Line filter on the word "TARTOZÉKAIK": copy each matching line from the entries.

** Source data follows **

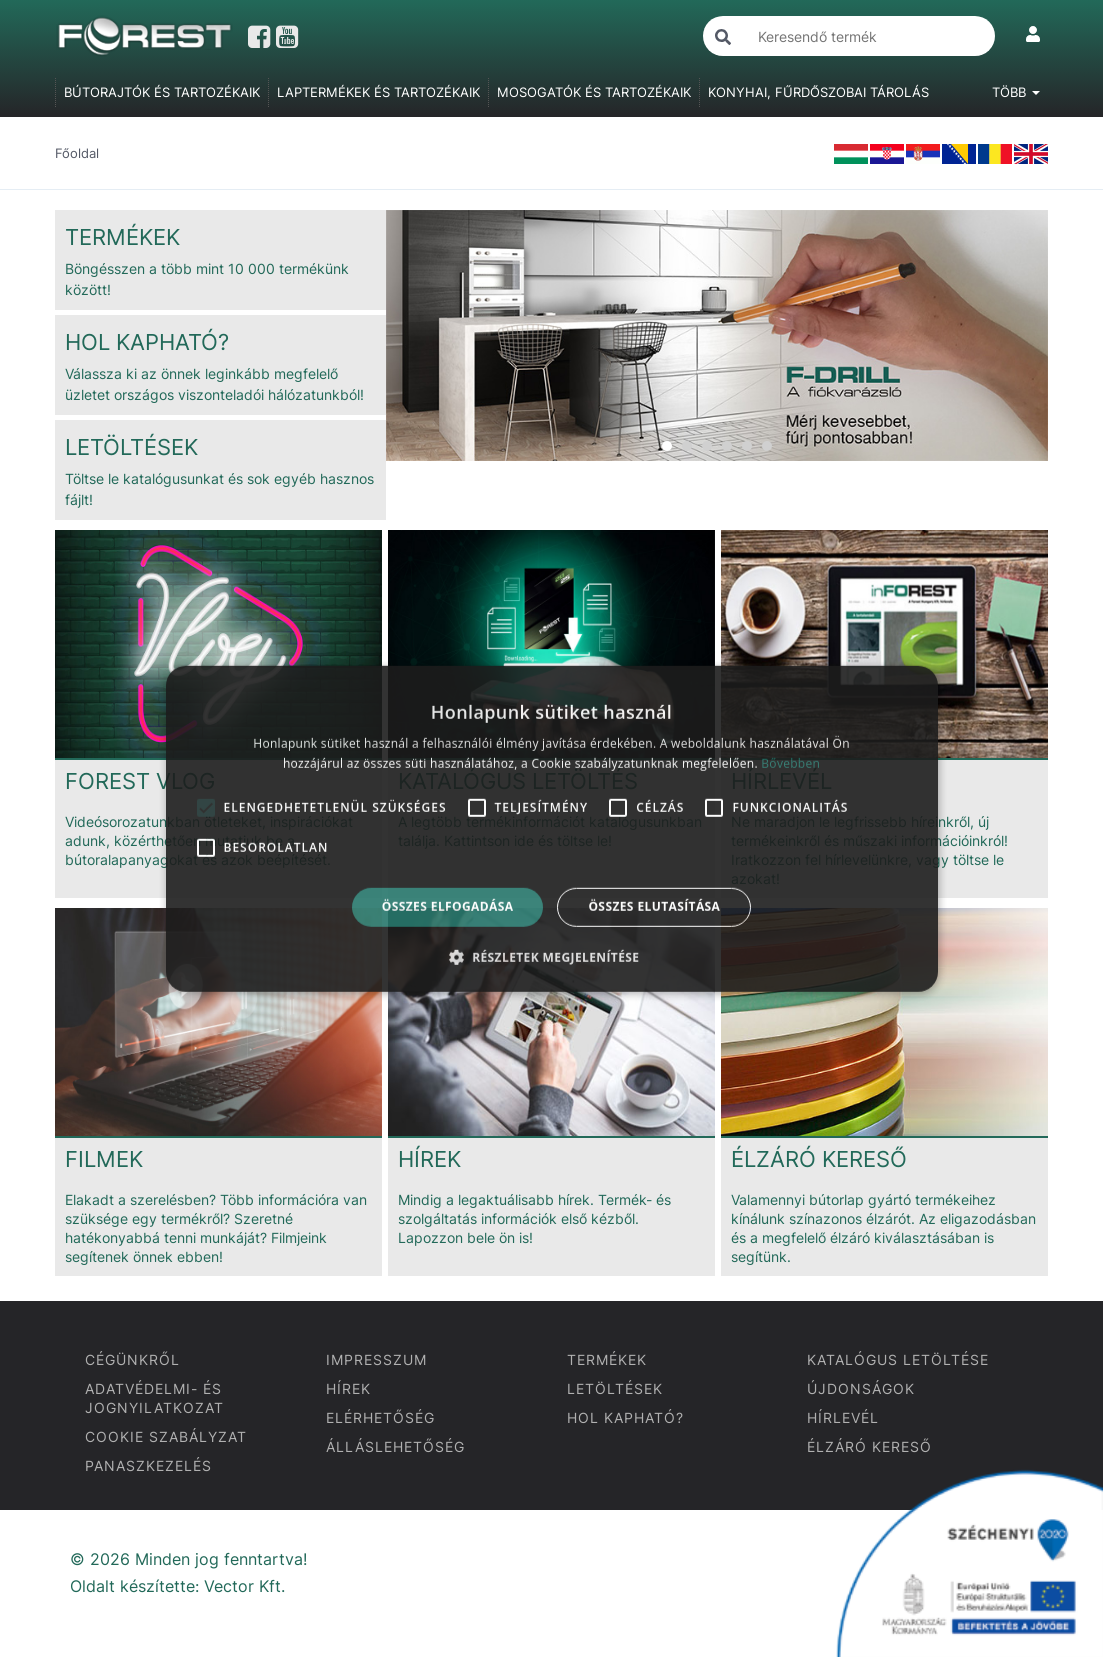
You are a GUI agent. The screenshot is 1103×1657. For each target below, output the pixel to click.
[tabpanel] (717, 335)
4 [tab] (727, 446)
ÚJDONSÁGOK (861, 1388)
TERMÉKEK (607, 1359)
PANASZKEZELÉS (148, 1465)
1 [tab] (667, 446)
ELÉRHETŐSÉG (380, 1417)
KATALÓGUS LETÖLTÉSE (898, 1359)
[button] (552, 957)
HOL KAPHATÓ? (625, 1417)
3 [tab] (707, 446)
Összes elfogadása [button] (448, 906)
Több (1016, 92)
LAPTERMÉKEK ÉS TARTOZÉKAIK (378, 92)
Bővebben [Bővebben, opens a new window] (790, 763)
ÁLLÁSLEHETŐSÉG (395, 1446)
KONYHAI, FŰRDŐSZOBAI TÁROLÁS (818, 92)
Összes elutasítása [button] (654, 906)
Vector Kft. (244, 1586)
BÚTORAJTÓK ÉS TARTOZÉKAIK (162, 92)
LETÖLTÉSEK (615, 1388)
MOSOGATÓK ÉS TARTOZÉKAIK (594, 92)
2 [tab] (687, 446)
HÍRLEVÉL (843, 1417)
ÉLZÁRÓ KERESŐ (869, 1446)
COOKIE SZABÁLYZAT (166, 1436)
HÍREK (348, 1388)
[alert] (551, 828)
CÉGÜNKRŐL (132, 1359)
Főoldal (77, 153)
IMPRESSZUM (376, 1359)
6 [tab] (767, 446)
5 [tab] (747, 446)
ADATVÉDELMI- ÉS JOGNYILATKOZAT (154, 1398)
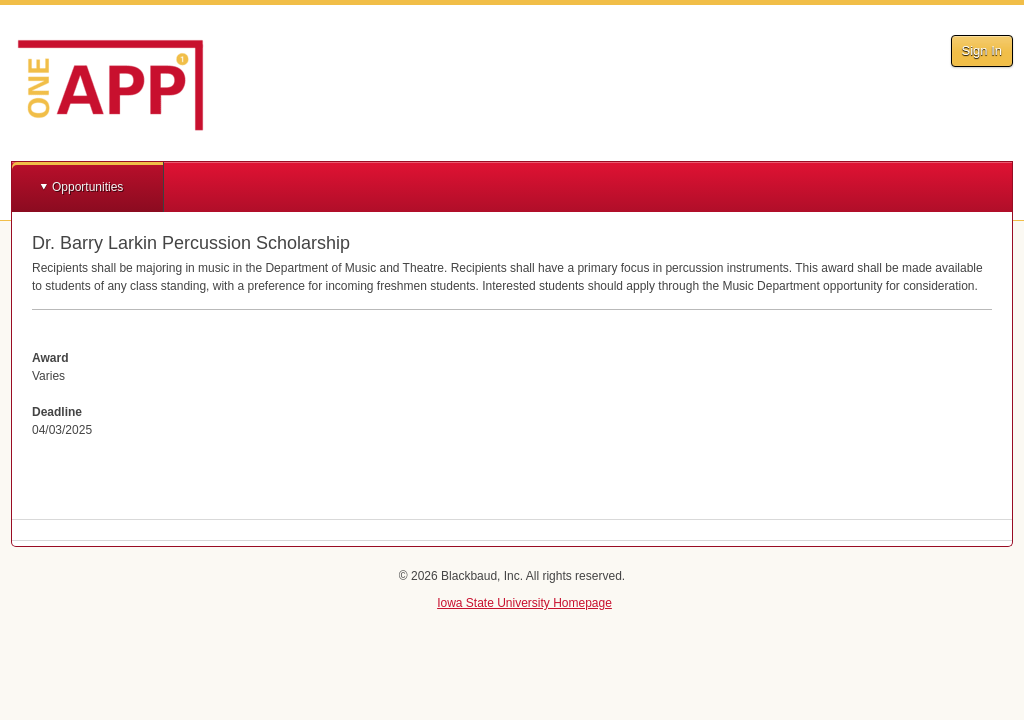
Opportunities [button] (87, 187)
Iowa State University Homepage (524, 603)
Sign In (982, 50)
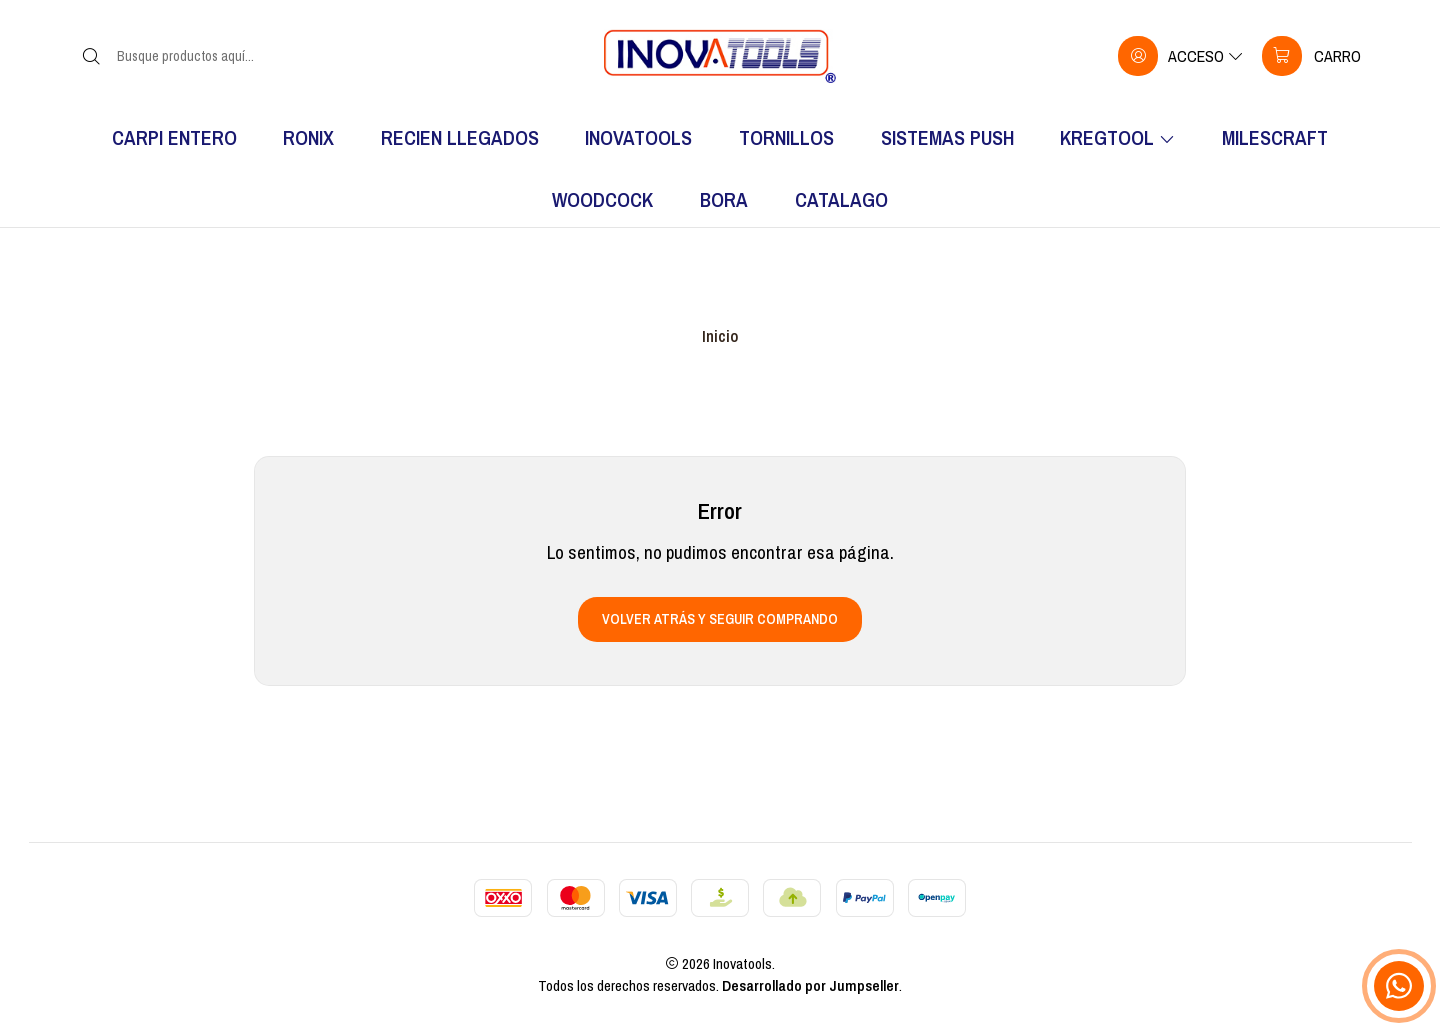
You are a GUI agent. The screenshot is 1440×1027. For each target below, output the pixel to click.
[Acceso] (1181, 56)
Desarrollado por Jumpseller (810, 985)
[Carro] (1311, 56)
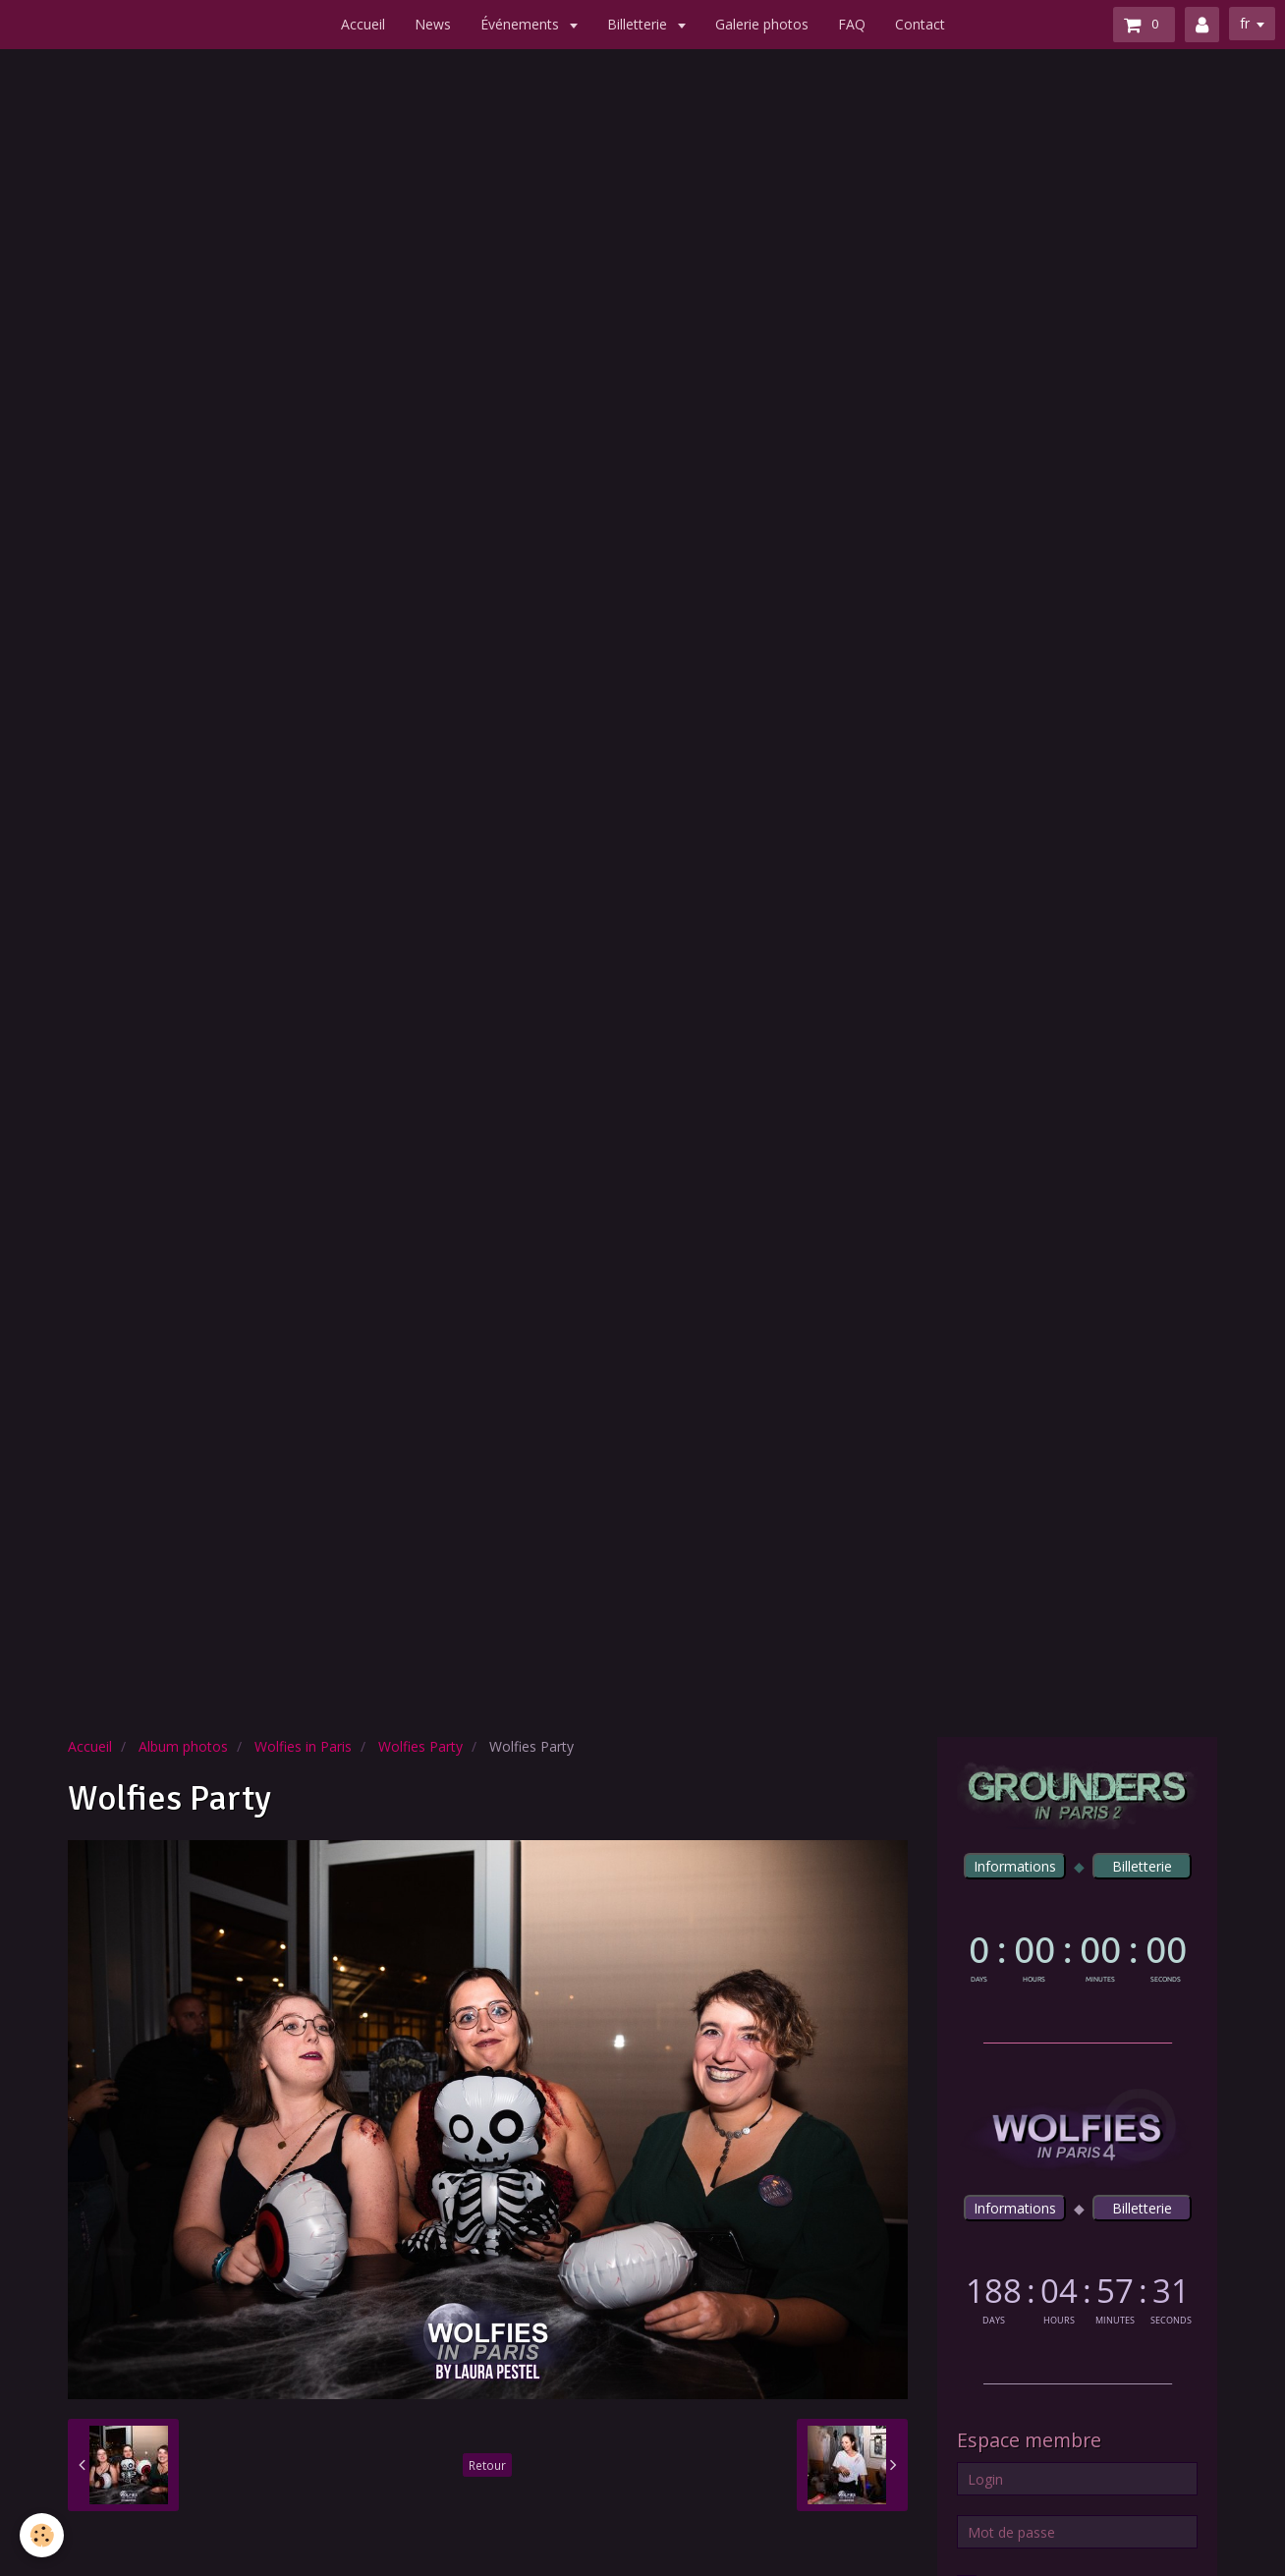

** End of Source data **

▶ [Answer below]:
LAPTERMÉKEK ÉS TARTOZÉKAIK (378, 92)
BÚTORAJTÓK ÉS TARTOZÉKAIK (162, 92)
MOSOGATÓK ÉS TARTOZÉKAIK (594, 92)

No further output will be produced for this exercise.